■ REQUIREMENT ■
Search the listing below for the string "συνταξιούχοι", then copy every line it appears in.
*** Block opens ***
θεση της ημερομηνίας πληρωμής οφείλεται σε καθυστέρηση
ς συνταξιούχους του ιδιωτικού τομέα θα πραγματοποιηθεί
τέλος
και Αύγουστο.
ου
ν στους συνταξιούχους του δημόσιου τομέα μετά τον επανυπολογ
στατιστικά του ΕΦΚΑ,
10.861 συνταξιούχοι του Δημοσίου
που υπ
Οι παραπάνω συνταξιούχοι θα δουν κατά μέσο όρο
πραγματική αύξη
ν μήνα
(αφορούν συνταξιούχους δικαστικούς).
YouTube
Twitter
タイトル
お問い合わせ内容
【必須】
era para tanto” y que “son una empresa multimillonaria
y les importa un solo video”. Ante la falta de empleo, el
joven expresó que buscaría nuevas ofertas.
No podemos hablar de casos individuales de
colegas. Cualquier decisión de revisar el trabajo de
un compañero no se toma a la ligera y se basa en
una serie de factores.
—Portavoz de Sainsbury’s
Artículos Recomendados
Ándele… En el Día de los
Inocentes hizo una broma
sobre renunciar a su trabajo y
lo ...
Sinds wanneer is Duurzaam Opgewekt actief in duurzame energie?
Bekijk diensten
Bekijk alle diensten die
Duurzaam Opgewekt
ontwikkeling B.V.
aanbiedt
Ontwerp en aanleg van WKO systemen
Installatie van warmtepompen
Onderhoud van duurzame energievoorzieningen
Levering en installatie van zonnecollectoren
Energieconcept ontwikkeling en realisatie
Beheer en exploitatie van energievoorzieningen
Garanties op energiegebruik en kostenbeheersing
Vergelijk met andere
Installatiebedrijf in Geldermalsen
*** Block closes ***
■ SOLVED PROBLEM ■
10.861 συνταξιούχοι του Δημοσίου
Οι παραπάνω συνταξιούχοι θα δουν κατά μέσο όρο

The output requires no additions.